04Which is growing faster — POAS or AAOI?
By revenue growth (latest reported year), Phaos Technology Holdings (Cayman) Limited (POAS) is pulling ahead at 189.
3% versus 82. 8% for Applied Optoelectronics, Inc. (AAOI). On earnings-per-share growth, the picture is similar: Phaos Technology Holdings (Cayman) Limited grew EPS 100. 0% year-over-year, compared to 85. 8% for Applied Optoelectronics, Inc.. Higher growth typically commands a higher valuation multiple — check whether the premium P/E or P/S is justified by the growth rate using the PEG ratio.
05Which has better profit margins — POAS or AAOI?
Applied Optoelectronics, Inc.
(AAOI) is the more profitable company, earning -8. 4% net margin versus -125. 3% for Phaos Technology Holdings (Cayman) Limited — meaning it keeps -8. 4% of every revenue dollar as bottom-line profit. Operating margin tells a similar story: AAOI leads at -12. 0% versus -132. 9% for POAS. At the gross margin level — before operating expenses — POAS leads at 47. 7%, reflecting greater pricing power or product mix advantage. Stronger margins indicate durable pricing power, lower cost of revenue, or higher mix of software/services. They are one of the clearest signs of business quality.
06Which pays a better dividend — POAS or AAOI?
None of the stocks in this comparison currently pay a material dividend.
All are effectively zero-yield and should be held for capital appreciation rather than income.
07Is POAS or AAOI better for a retirement portfolio?

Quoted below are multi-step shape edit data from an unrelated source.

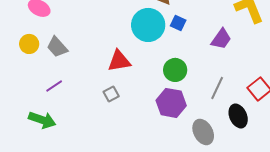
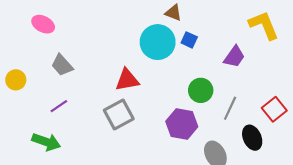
yellow circle: (29, 44) -> (16, 80), moved
green circle: (175, 70) -> (201, 90), moved
gray square: (111, 94) -> (119, 115), size x1.8

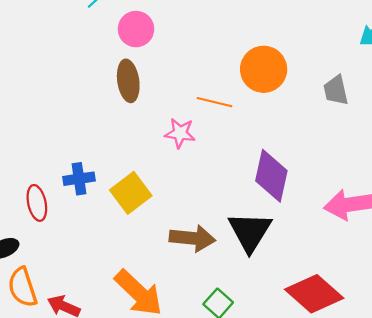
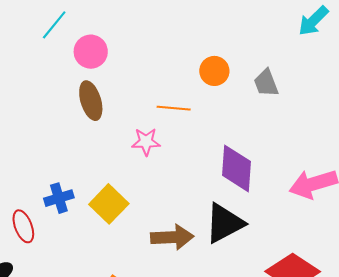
orange circle: (264, 69) -> (214, 71), size x0.7
gray trapezoid: (336, 90) -> (266, 83), moved
black triangle: (250, 232) -> (224, 223), turned 39

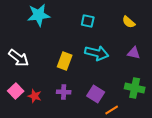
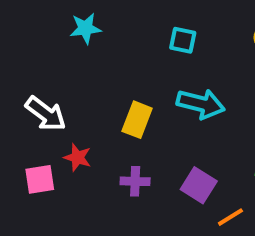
cyan star: (39, 15) -> (85, 28), size x0.7
pink square: (16, 91) -> (40, 179), turned 35
red star: (35, 96) -> (77, 157), moved

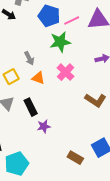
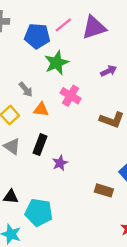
pink line: (72, 20) -> (63, 25), moved
black rectangle: (31, 107) -> (40, 145), turned 60
cyan pentagon: (17, 164) -> (39, 212), turned -30

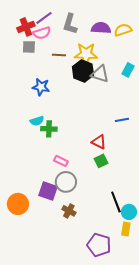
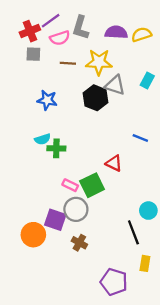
pink semicircle: (42, 33) -> (60, 38), moved
black hexagon: (83, 71) -> (95, 98), moved
blue line: (122, 120) -> (140, 138), turned 32
green square: (101, 161) -> (92, 185), moved, size x1.5
orange circle: (18, 204) -> (33, 235), moved
cyan circle: (129, 212) -> (148, 211), moved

For long-horizon retirement investors, Phaos Technology Holdings (Cayman) Limited (POAS) is the stronger choice — it scores higher on the combination of lower volatility, dividend reliability, and long-term compounding (low volatility (β 0.

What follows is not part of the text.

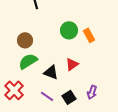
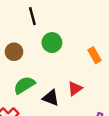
green circle: (69, 30) -> (52, 43), moved
brown circle: (25, 40) -> (14, 52), moved

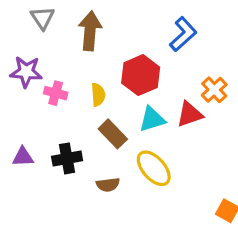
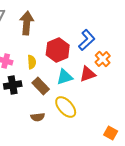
blue L-shape: (183, 34) -> (87, 40), moved
black cross: (67, 158) -> (13, 85), moved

14)). Applied Optoelectronics, Inc. (AAOI) carries a higher beta of 4. 10 — meaning larger drawdowns in market downturns, which matters significantly when you cannot wait years for a recovery. Both have compounded well over 10 years (POAS: -37. 9%, AAOI: +1352%), confirming both are viable long-term holds — but the lower-volatility option typically results in less emotional selling during corrections. Retirement portfolios generally favour predictability over maximum returns. Consult a financial advisor before making allocation decisions.
08What are the main differences between POAS and AAOI?
These companies operate in different sectors (POAS (Healthcare) and AAOI (Technology)), which means they face different economic cycles, regulatory environments, and macro sensitivities — making direct comparison nuanced.
These fundamental differences mean investors should not choose between them on a single metric — the "better stock" depends entirely on which of these characteristics aligns with your investment strategy.